Il Marocco a livello nazionale ha grandi problematiche legate ai diritti umani e alla povertà dilagante. Il governo ha un forte controllo della società che esercita con durezza, molti sono i rifugiati politici marocchini nei paesi occidentali. La lotta si articola soprattutto contro gli oppositori interni, liberali e islamisti, e contro gli appartenenti al Fronte Polisario, per la questione del popolo Saharawi.
La povertà però è una delle criticità maggiori per il Marocco. Solamente venti anni fa il Marocco aveva un prodotto interno lordo pro capite pari a 500$, con 6,5 milioni di abitanti sotto la soglia della povertà assoluta. Adesso la situazione è migliorata con solo 3,3 milioni di abitanti sotto la soglia, ma di questi, 1,7 milioni sono nelle zone rurali della nazione, tra cui possiamo trovare la Rif Region.
Il 30% della popolazione rurale è disoccupata, e il dato non rivela la percentuale di donne che è sicuramente molto più alta. Nelle grandi città marocchine la gente vive di espedienti, ma può per lo meno usufruire dei servizi forniti dallo Stato e dalle organizzazioni non governative, nelle zone rurali la situazione dei servizi è disastrosa. Le infrastrutture sono molto limitate e circoscritte alle zone produttive della nazione.
La popolazione degli strati più bassi della popolazione si è rivista nella povertà di quell’uomo e nella frustrazione dovuta dall’impossibilità di poter migliorare le proprie opportunità e per questo è scesa in piazza, chiedendo un cambiamento di rotta.
Nonostante tutte le proteste, le rivoluzioni popolari in Marocco sono decisamente lontane dall’aversi, difatti, tolte la Rif Region e la zona del Western Sahara, la popolazione del Marocco è molto vicina e legato al Sultano. Questo si può capire analizzando le proteste di piazza che si sono svolte nel Paese nelle ultime settimane. Le proteste sono state di appello al sovrano, nella maggior parte della nazione, per cacciare la makhzen, la casta di elite, ma mai il re stesso.
Questo sentimento di vicinanza crea un grande vantaggio al monarca che può sempre salvarsi, anche grazie alla grande capacità di gestire le criticità popolari. Il re ha risolto le questioni popolari delle scorse settimane senza mettere mano al bastone ma solo alla carota. In un discorso pubblico il monarca ha criticato le forze di polizia che avevano fatto il proprio lavoro senza sensibilità e lanciando una commissione di inchiesta per chiarire gli eventi. Con questa stessa tecnica moderata il Marocco aveva gestito le manifestazioni di piazza durante il periodo delle primavere arabe, promettendo delle riforme superficiali, poi fortemente annacquate nel periodo successivo.

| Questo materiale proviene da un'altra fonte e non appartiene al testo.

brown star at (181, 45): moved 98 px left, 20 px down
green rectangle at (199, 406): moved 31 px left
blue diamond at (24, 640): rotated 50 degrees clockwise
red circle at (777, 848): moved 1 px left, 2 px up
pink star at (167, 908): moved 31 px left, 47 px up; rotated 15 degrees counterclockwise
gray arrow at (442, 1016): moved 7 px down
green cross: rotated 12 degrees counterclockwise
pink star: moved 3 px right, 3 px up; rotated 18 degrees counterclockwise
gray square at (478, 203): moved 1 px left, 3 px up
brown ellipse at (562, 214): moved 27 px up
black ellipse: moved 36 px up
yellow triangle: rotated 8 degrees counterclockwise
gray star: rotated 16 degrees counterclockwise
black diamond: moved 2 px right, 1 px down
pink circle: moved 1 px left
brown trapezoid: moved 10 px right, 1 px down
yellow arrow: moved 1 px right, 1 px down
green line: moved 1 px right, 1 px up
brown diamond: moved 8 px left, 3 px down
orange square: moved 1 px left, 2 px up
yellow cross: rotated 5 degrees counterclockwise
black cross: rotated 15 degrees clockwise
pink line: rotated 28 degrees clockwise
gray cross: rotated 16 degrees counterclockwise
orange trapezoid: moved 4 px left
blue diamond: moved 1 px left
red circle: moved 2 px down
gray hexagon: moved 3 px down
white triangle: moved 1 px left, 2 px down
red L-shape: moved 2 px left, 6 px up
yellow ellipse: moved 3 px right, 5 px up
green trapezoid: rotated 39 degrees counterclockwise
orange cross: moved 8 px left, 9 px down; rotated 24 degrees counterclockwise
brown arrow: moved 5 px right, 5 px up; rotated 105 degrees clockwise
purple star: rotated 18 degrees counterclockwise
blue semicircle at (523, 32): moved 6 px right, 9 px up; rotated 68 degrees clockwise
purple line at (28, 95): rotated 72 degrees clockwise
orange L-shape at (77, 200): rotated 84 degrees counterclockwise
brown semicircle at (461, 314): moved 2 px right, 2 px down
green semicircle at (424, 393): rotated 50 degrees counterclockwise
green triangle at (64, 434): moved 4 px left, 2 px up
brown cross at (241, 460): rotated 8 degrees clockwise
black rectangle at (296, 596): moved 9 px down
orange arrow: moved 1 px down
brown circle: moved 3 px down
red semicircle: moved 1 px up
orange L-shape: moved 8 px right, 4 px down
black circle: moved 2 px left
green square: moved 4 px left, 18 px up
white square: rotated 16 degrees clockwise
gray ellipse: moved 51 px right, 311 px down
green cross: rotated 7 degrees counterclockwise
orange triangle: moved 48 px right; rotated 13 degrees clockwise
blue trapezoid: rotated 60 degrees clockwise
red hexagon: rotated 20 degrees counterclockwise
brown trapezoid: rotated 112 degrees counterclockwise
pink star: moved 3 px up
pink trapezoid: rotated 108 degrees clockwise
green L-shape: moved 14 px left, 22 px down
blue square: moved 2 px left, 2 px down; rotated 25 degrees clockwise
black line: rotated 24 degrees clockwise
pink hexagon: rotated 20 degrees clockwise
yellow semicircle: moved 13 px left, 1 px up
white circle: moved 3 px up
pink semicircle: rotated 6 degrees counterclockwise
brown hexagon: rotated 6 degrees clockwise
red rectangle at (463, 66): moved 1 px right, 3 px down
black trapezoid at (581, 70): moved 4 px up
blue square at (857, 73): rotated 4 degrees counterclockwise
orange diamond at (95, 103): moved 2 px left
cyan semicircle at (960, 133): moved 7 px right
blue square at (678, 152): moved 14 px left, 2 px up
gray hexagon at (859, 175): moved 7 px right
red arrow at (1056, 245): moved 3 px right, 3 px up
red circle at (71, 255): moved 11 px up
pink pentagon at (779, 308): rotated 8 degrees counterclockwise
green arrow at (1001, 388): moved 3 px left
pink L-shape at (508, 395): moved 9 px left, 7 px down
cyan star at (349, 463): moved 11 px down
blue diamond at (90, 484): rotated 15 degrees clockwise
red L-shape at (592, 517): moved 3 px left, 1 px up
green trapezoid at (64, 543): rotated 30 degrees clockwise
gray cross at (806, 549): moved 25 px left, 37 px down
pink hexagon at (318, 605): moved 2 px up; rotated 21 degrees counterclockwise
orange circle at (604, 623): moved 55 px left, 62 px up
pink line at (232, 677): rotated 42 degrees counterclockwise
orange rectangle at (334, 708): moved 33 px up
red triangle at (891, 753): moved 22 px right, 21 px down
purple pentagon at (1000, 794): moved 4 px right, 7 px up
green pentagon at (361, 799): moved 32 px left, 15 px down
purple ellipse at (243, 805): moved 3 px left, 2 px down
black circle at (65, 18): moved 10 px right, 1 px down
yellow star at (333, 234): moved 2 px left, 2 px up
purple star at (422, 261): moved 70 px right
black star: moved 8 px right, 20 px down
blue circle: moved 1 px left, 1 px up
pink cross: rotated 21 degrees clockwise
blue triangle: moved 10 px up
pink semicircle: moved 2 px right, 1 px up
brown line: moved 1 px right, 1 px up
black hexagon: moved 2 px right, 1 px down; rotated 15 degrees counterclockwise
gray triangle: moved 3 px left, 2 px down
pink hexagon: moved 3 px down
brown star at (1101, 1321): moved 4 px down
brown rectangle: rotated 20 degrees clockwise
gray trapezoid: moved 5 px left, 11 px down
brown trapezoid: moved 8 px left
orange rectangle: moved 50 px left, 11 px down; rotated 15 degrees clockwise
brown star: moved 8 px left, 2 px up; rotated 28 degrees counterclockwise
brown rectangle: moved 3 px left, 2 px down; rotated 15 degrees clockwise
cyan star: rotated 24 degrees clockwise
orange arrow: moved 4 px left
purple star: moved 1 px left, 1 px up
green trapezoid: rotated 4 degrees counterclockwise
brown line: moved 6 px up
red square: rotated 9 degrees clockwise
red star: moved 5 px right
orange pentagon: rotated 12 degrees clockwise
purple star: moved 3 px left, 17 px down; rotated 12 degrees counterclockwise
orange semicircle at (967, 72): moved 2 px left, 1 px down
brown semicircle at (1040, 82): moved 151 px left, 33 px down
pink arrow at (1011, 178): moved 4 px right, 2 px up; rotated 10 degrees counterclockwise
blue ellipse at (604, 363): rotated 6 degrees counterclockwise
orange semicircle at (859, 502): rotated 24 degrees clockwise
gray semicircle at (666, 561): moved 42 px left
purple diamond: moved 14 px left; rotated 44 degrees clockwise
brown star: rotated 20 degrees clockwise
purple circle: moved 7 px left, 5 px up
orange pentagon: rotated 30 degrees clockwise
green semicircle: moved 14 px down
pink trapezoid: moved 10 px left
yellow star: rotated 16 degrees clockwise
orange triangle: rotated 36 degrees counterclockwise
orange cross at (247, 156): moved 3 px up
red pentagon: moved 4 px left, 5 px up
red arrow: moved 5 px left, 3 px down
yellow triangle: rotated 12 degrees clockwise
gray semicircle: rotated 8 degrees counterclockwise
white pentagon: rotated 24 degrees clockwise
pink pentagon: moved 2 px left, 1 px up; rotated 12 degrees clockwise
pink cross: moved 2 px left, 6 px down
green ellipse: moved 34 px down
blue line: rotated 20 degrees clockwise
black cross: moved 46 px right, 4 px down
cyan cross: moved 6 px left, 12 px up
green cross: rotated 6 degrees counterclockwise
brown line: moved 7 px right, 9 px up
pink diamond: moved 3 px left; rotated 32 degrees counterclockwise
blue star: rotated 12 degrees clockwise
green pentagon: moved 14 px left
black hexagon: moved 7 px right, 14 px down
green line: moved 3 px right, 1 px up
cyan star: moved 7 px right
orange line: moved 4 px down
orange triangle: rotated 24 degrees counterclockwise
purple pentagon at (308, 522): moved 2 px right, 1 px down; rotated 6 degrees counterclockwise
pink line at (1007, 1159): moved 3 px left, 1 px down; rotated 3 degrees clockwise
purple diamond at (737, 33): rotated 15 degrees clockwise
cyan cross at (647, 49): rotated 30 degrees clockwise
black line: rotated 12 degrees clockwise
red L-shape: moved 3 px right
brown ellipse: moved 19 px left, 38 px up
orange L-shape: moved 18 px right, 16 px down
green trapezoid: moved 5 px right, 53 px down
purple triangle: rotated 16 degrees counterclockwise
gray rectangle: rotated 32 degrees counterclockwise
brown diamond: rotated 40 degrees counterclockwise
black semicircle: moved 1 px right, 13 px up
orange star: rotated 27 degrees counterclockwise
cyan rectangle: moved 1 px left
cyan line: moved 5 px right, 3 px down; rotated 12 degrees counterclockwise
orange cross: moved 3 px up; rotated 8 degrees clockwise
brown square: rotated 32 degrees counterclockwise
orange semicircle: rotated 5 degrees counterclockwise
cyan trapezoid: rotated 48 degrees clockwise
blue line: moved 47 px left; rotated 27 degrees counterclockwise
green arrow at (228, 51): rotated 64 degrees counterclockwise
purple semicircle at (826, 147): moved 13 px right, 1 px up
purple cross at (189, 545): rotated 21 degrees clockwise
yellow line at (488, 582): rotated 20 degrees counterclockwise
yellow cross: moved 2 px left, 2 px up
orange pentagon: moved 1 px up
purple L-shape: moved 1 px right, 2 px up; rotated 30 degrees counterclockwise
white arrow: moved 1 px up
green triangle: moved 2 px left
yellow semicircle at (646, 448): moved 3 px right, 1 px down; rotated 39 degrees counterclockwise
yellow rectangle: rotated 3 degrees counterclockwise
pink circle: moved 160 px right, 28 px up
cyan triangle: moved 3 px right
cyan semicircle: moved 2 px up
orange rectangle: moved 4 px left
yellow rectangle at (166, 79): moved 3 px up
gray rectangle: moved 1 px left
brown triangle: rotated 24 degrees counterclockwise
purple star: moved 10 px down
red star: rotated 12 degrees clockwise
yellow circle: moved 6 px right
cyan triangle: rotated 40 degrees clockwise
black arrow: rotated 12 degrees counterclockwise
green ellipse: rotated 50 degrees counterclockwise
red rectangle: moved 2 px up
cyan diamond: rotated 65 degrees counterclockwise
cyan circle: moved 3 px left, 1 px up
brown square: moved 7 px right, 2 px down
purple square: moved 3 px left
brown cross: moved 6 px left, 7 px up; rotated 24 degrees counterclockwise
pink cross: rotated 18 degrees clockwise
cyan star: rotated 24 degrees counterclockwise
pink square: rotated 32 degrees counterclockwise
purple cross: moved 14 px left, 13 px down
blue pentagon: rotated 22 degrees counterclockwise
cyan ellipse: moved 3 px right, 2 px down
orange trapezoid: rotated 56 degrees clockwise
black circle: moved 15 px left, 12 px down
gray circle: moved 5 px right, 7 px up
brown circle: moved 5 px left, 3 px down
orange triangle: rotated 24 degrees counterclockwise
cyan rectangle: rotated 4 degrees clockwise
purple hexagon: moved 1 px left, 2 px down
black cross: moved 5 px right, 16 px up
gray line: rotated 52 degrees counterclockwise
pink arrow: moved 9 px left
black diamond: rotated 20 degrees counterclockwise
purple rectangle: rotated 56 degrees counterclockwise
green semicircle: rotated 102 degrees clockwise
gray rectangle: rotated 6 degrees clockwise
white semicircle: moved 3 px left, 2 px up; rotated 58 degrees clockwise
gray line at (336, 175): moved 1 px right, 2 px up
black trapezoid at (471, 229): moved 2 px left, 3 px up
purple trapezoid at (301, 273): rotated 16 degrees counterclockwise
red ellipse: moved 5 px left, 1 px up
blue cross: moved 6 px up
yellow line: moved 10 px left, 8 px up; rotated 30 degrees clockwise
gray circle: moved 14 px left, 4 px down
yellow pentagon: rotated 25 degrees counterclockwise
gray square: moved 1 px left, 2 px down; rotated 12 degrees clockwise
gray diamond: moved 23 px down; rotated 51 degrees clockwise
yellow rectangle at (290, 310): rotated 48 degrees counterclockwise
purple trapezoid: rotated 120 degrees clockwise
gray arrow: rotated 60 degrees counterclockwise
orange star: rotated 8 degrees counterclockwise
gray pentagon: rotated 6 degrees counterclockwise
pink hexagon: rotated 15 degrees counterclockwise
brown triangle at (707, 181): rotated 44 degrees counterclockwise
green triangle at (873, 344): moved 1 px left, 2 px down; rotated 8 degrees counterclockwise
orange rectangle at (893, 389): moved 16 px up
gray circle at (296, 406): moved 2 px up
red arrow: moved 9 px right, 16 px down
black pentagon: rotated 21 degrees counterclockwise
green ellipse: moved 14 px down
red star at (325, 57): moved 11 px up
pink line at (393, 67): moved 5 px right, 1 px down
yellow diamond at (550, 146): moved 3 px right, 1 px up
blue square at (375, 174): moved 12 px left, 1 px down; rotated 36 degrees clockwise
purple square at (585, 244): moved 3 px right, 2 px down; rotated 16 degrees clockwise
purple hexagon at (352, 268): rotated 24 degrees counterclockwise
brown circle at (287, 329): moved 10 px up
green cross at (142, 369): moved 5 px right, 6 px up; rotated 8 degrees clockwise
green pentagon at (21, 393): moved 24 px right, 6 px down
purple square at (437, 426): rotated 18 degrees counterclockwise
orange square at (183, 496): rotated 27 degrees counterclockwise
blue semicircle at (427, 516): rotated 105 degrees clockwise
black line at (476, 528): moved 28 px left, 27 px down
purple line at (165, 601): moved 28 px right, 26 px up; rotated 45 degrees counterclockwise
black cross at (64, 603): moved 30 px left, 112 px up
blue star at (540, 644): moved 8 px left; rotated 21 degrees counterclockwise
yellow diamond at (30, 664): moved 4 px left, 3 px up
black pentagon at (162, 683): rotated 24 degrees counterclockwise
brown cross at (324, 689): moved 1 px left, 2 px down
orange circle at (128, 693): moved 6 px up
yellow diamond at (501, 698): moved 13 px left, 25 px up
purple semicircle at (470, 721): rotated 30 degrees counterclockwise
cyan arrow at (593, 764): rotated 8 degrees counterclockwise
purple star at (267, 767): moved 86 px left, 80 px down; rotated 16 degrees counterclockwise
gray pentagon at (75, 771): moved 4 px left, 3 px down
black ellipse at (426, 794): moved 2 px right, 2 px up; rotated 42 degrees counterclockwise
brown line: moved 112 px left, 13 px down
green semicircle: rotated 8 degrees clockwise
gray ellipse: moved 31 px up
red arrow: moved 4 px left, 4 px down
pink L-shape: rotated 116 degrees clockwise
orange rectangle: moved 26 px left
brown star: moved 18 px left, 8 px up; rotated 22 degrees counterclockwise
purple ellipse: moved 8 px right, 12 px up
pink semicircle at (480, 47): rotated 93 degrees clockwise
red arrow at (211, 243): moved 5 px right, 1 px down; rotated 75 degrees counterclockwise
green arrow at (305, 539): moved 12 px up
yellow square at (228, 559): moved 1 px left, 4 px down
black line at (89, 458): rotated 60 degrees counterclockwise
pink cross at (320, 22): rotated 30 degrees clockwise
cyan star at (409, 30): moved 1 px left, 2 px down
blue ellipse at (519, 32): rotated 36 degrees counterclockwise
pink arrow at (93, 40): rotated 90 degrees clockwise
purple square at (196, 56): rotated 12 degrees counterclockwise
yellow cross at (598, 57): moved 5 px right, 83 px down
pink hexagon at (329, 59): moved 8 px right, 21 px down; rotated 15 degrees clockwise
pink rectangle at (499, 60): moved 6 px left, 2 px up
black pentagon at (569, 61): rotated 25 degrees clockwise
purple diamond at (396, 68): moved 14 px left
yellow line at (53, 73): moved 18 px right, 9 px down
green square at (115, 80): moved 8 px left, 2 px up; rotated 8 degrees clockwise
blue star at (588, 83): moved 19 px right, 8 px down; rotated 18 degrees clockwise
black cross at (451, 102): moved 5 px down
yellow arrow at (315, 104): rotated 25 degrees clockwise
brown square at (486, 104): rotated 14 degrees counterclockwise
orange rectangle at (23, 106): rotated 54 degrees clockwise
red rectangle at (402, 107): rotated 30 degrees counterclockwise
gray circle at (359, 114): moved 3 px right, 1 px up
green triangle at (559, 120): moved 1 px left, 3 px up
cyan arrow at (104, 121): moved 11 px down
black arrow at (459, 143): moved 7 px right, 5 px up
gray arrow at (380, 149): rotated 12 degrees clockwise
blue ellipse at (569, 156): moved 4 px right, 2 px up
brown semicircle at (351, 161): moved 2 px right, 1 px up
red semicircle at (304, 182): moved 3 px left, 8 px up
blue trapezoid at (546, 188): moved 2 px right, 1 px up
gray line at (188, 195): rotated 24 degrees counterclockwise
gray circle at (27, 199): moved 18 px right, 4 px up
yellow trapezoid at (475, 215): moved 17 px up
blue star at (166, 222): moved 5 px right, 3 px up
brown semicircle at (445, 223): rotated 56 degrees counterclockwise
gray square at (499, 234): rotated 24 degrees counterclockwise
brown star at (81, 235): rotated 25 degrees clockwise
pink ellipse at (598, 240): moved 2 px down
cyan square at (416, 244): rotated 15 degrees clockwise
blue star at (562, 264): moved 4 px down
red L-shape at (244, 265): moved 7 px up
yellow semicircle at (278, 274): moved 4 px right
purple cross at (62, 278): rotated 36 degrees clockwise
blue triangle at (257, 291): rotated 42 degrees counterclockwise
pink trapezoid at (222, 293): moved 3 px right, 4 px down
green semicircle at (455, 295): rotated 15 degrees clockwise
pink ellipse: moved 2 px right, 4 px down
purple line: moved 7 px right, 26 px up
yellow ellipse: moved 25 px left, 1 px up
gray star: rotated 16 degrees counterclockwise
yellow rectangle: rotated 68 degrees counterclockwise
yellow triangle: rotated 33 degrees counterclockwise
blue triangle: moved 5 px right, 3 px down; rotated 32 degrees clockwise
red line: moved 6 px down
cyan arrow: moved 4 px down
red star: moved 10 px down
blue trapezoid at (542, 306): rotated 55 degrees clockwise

Le immagini del Marocco hanno ricordato a tutti la morte di Mohamed Bouazizi, venditore ambulante tunisino che dandosi fuoco davanti al palazzo presidenziale aveva dato inizio alla sommossa che portò alla caduta del dittatore Ben Ali. Con queste premesse il mondo si è subito schierato pronto a entrare e pasteggiare sul cadavere del caduto Marocco. In realtà il regno di Muhammad VI non è mai stato a rischio, ma le crepe del Paese sono ben in vista.